Say class B derives from class A. That both declare f(). f is protected. Hence f will only be called inside A and inside B. Does f() need to be declared virtual?
Or rather: say C derives from B derives from A. B and A declare protected non-virtual f(). Will a call to f() in C and B resolve to B::f() and in A to A::f()?
In that case, should we always avoid virtual for protected members to have static resolution? Is this done automatically? Thanks!
As long as the call to f() is done in a function derived from A (and not overloaded/reimplemented in B or C), the this pointer resolves to A* and therefore A::f() is called. So no, you still need a virtual function in this case.
Declaring your protected method virtual is necessary when you want polymorphic behaviour (an example to this is the Template Method pattern), and is to be avoided when you don't. However, in the latter case you should not shadow the function with another function having the same signature in the subclass, otherwise you get puzzling behaviour (like the one you describe in your 2nd paragraph) which opens up the possibility for subtle bugs.

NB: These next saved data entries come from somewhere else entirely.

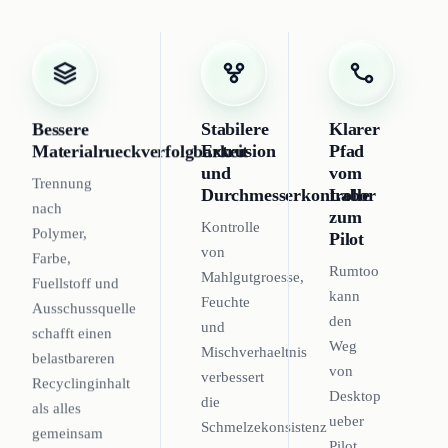
Bessere
Stabilere
Klarer
Materialrueckverfolgbarkeit
Extrusion
Pfad
und
vom
Trennung
Durchmesserkontrolle
Labor
nach
zum
Kontrolle
Polymer,
Pilot
von
Farbe,
Rumtoo
Mahlgutgroesse,
Fuellstoff und
kann
Feuchte
Ausschussquelle
den
und
schafft einen
Weg
Mischverhaeltnis
belastbareren
von
verbessert
Recyclinginhalt
Desktop
die
als alles
ueber
Schmelzekonsistenz
gemeinsam
Pilot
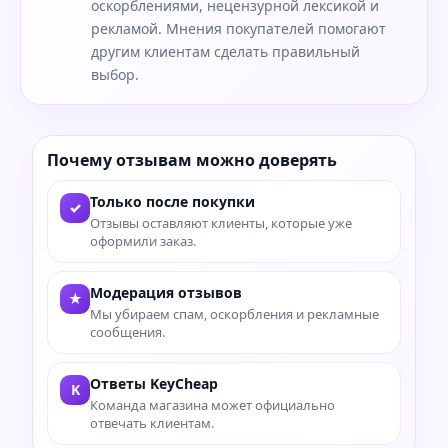
оскорблениями, нецензурной лексикой и
рекламой. Мнения покупателей помогают
другим клиентам сделать правильный
выбор.
Почему отзывам можно доверять
Только после покупки
✓
Отзывы оставляют клиенты, которые уже
оформили заказ.
Модерация отзывов
★
Мы убираем спам, оскорбления и рекламные
сообщения.
Ответы KeyCheap
K
Команда магазина может официально
отвечать клиентам.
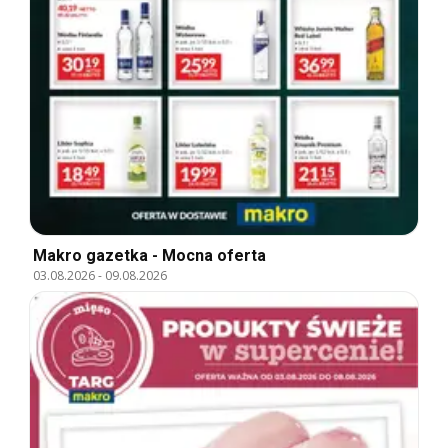
Makro gazetka - Mocna oferta
03.08.2026
-
09.08.2026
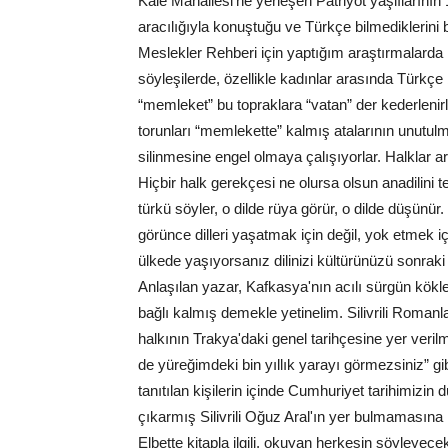
Kale Mahallesi'ne yerleşen Patriyot yaşlılarının
aracılığıyla konuştuğu ve Türkçe bilmediklerini 
Meslekler Rehberi için yaptığım araştırmalard
söyleşilerde, özellikle kadınlar arasında Türkçe 
“memleket” bu topraklara “vatan” der kederlenir
torunları “memlekette” kalmış atalarının unutulm
silinmesine engel olmaya çalışıyorlar. Halklar a
Hiçbir halk gerekçesi ne olursa olsun anadilini 
türkü söyler, o dilde rüya görür, o dilde düşünür.
görünce dilleri yaşatmak için değil, yok etmek iç
ülkede yaşıyorsanız dilinizi kültürünüzü sonraki 
Anlaşılan yazar, Kafkasya'nın acılı sürgün kökl
bağlı kalmış demekle yetinelim. Silivrili Romanla
halkının Trakya'daki genel tarihçesine yer verilm
de yüreğimdeki bin yıllık yarayı görmezsiniz” gib
tanıtılan kişilerin içinde Cumhuriyet tarihimizi
çıkarmış Silivrili Oğuz Aral'ın yer bulmamasına
Elbette kitapla ilgili, okuyan herkesin söyleyece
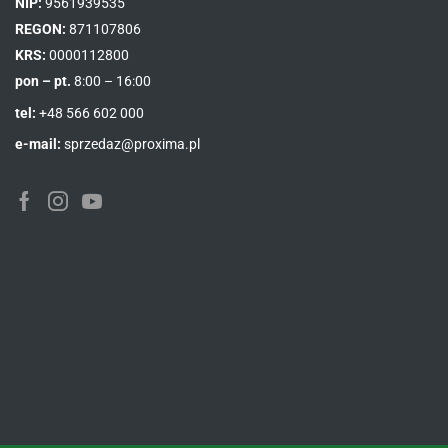
NIP:
9561939535
REGON:
871107806
KRS:
0000112800
pon – pt.
8:00 – 16:00
tel:
+48 566 602 000
e-mail:
sprzedaz@proxima.pl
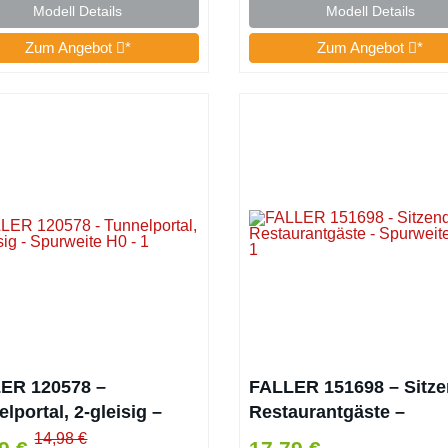
Universell einsetzbar
Modell Details
Modell Details
Zum Angebot
*
Zum Angebot
*
ER 120578 –
FALLER 151698 – Sitz
lportal, 2-gleisig –
Restaurantgäste –
weite H0
Spurweite H0
14,98 €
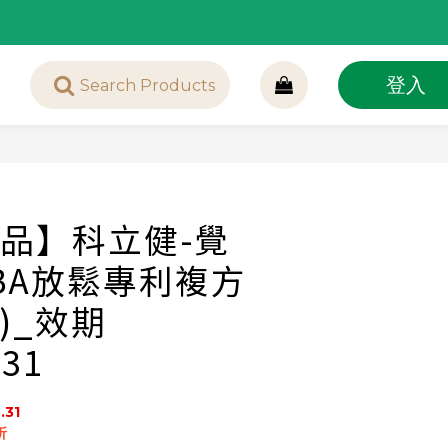
登入
品】科立健-覺
ABA放鬆專利複方
盒)_效期
.31
.31
  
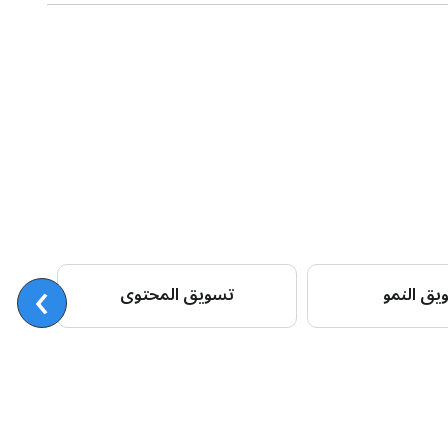
›
التس
يق النمو
تسويق المحتوى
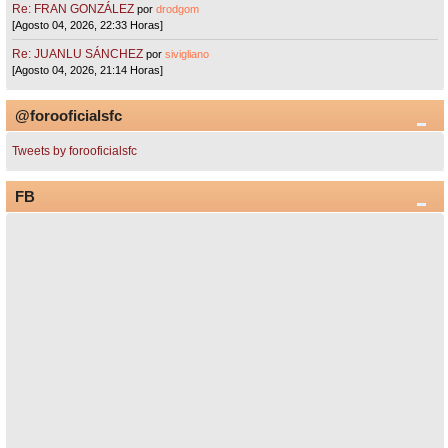
Re: FRAN GONZÁLEZ
por
drodgom
[Agosto 04, 2026, 22:33 Horas]
Re: JUANLU SÁNCHEZ
por
sivigliano
[Agosto 04, 2026, 21:14 Horas]
@forooficialsfc
Tweets by forooficialsfc
FB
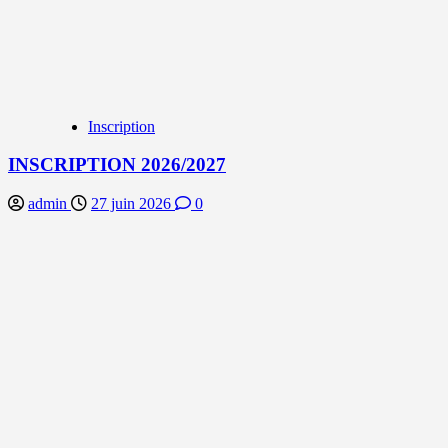
Inscription
INSCRIPTION 2026/2027
admin
27 juin 2026
0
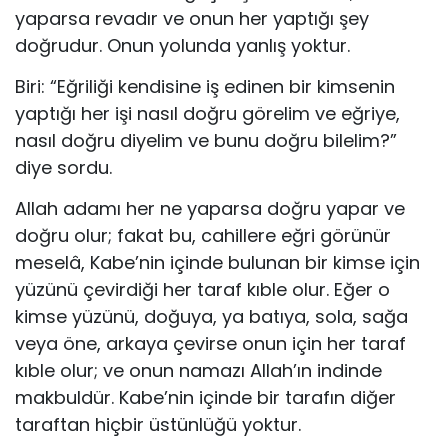
yaparsa revadır ve onun her yaptığı şey
doğrudur. Onun yolunda yanlış yoktur.
Biri: “Eğriliği kendisine iş edinen bir kimsenin
yaptığı her işi nasıl doğru görelim ve eğriye,
nasıl doğru diyelim ve bunu doğru bilelim?”
diye sordu.
Allah adamı her ne yaparsa doğru yapar ve
doğru olur; fakat bu, cahillere eğri görünür
meselâ, Kabe’nin içinde bulunan bir kimse için
yüzünü çevirdiği her taraf kıble olur. Eğer o
kimse yüzünü, doğuya, ya batıya, sola, sağa
veya öne, arkaya çevirse onun için her taraf
kıble olur; ve onun namazı Allah’ın indinde
makbuldür. Kabe’nin içinde bir tarafın diğer
taraftan hiçbir üstünlüğü yoktur.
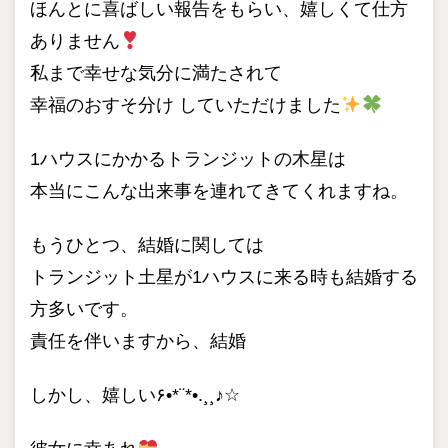
ほんとに喜ばしい報告をもらい、嬉しくて仕方
ありません
私まで幸せな気分に満たされて
幸福のおすそ分け していただけました
1ハウスにかかるトランジットの木星は
本当にこんな出来事を連れてきてくれますね。
もうひとつ、結婚に関しては
トランジット土星が1ハウスに来る時も結婚する
方多いです。
責任を伴いますから、結婚
しかし、嬉しい۶•*¨*•.¸¸♪☆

I am a bit rusty on my C++ but I would say that "static resolution" would only be guaranteed when you declare the method private and thus you need virtual together with protected in your scenario...
So:
class A {
public:
void f() { std::cout << "A::f\n"; }
};
class B : public A {
public:
void f() { std::cout << "B::f\n"; }
};
As long as the compiler knows that an object is actually a B, it will call f() in B. But, this is not always the case:
void callF(A* a)
{
a->f();
}
B b;
callF(&b); // prints A::f
If you want functions like callF to call the correct f() function, make it virtual. Generally, you make functions virtual if it makes sense to override them in a descendant class. This is often the case for protected functions.